Six months until organisations face 24-hour cyber reporting deadline

“The Cyber Resilience Act (CRA) is set to change the dynamic around vulnerabilities with mandatory reporting requirements for digital products sold in the EU. Organisations that develop, distribute or sell software digital devices will face stricter requirements for monitoring and reporting vulnerabilities, including a mandatory 24-hour reporting window for any actively exploited vulnerability.  

“Its aim is to ensure that software and digital devices – from accounting software to wearable health tech – are secure when they’re made available to the EU market. The intention is also that processes are in place to ensure the product remains secure through regular testing and reviews. Manufacturers will also need to inform “in a timely manner” the users of products about any actively exploited vulnerability or severe incident. 

“This represents a significant shift in accountability. Within the new requirements organisations will need to have processes in place to ensure continuous visibility across their software supply chain so that they know which vulnerabilities will impact their product. More than this, they will need to ensure they can remediate these issues within the timelines and can demonstrate compliance through documentation.  

“This becomes a bigger challenge when you consider the scale of today’s vulnerability landscape; there are now hundreds of thousands of known vulnerabilities, with tens of thousands more disclosed every year. 

“Traditional vulnerability management has tended to be a more periodic process, with teams running scans, reviewing the results, and gradually working through remediation over days or weeks.”

“The aim of the CRA is to improve transparency and ensure faster responses to security vulnerabilities. However, in many environments, answering the important questions around identifying risks still involves work-intensive manual investigation across multiple tools and teams. 

“Security analysts must correlate scanner outputs, asset inventories and threat intelligence before they can confirm real exposure. 

“Consider also that modern software is built from complex ecosystems of components rather than a single codebase.
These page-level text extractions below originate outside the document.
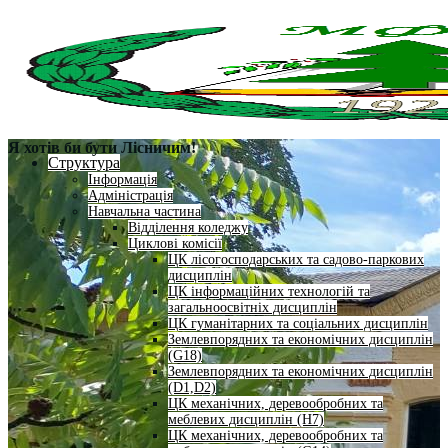
Я хотів би бути Лісничим!
Структура
Інформація
Адміністрація
Навчальна частина
Відділення коледжу
Циклові комісії
ЦК лісогосподарських та садово-паркових
дисциплін
ЦК інформаційних технологій та
загальноосвітніх дисциплін
ЦК гуманітарних та соціальних дисциплін
Землевпорядних та економічних дисциплін
(G18)
Землевпорядних та економічних дисциплін
(D1,D2)
ЦК механічних, деревообробних та
меблевих дисциплін (H7)
ЦК механічних, деревообробних та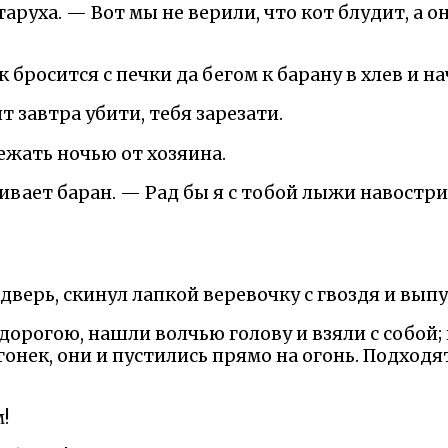
аруха. — Вот мы не верили, что кот блудит, а он
к бросится с печки да бегом к барану в хлев и н
т завтра убити, тебя зарезати.
ежать ночью от хозяина.
вает баран. — Рад бы я с тобой лыжи навострит
 дверь, скинул лапкой веревочку с гвоздя и выпу
дорогою, нашли волчью голову и взяли с собой;
гонек, они и пустились прямо на огонь. Подходя
!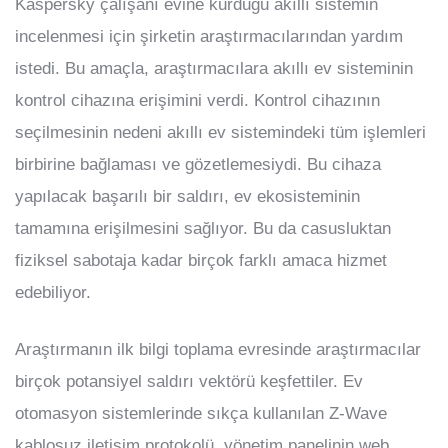
Kaspersky çalışanı evine kurduğu akıllı sistemin
incelenmesi için şirketin araştırmacılarından yardım
istedi. Bu amaçla, araştırmacılara akıllı ev sisteminin
kontrol cihazına erişimini verdi. Kontrol cihazının
seçilmesinin nedeni akıllı ev sistemindeki tüm işlemleri
birbirine bağlaması ve gözetlemesiydi. Bu cihaza
yapılacak başarılı bir saldırı, ev ekosisteminin
tamamına erişilmesini sağlıyor. Bu da casusluktan
fiziksel sabotaja kadar birçok farklı amaca hizmet
edebiliyor.
Araştırmanın ilk bilgi toplama evresinde araştırmacılar
birçok potansiyel saldırı vektörü keşfettiler. Ev
otomasyon sistemlerinde sıkça kullanılan Z-Wave
kablosuz iletişim protokolü, yönetim panelinin web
Applications often rely on large numbers of open-source libraries, third-party packages and dependencies that sit several layers deep within the software stack. Each of these elements can introduce potential security weaknesses.  

“Organisations will need to maintain visibility across this entire dependency chain, continuously monitor for newly disclosed vulnerabilities, assess their relevance to their own products and ensure appropriate remediation actions are taken when risks are identified.

“Vulnerability teams also have to deal with an enormous amount of noise. Finding and assessing vulnerabilities often comes down to a stack of tools that generate large numbers of alerts and false positives. Analysts can end up spending significant time investigating issues that pose little real threat, while high-risk issues slip under the radar. Factor in the steadily increasing volume of vulnerabilities every year, and it’s even harder to keep track.

“As a result, you get a lot of activity without necessarily reducing exposure. A team might patch dozens of vulnerabilities in a week, but if they miss the one that is actively being exploited, the organisation is still at risk.

“This is already leaving companies unnecessarily exposed, but it’s going to be an even greater issue with the expectation that organisations will confirm exploitation and report within 24 hours.”

“One of the most common challenges is simply visibility. Vulnerability data is often scattered across multiple tools and systems. You might have scanners identifying vulnerabilities, asset management platforms tracking infrastructure, threat intelligence feeds highlighting exploits in the wild, and patch management systems handling remediation. And none of those sources is necessarily talking to each other in a meaningful way.

“Vulnerability scanners may identify affected software versions, but organisations frequently lack accurate asset inventories or software bill of materials (SBOM) data to determine where those components are deployed.

“That all means it can be slow and resource-heavy work for organisations to reliably identify vulnerabilities in their products. 

“Supply chains add another layer of complexity. As many digital products rely on third-party libraries, embedded software or external vendors, which makes it harder to know where vulnerabilities might surface. 

“This also has a knock-on effect on the ability to prioritise activities. It’s a case of not being able to see the woods for the trees, with teams focusing on individual vulnerabilities without a big picture view.”

“The CRA will require software developers and manufacturers to report actively exploited vulnerabilities and other severe incidents as soon as possible. They will have 24 hours for early warnings, 72 hours for a detailed report, and 14 days to submit a final report that includes patching and other remediation. 

“Better consolidation and automation for vulnerability data will be critical for achieving the required clarity inside the time limits. Periodic scanning and manual investigation cannot maintain a clear, real-time understanding of exposure. Instead, teams should aim to bring together detection outputs, asset information and threat intelligence into a single operational view.

“That visibility allows security teams to filter out noise and identify the vulnerabilities that are truly exploitable. This is already an increasingly important capability in the face of the rising tide of vulnerabilities, and it will also be critical for compliance with the CRA.  The organisations that can quickly determine whether a vulnerability affects them will be in the best position to respond confidently and meet the reporting demands when they come into force later this year.”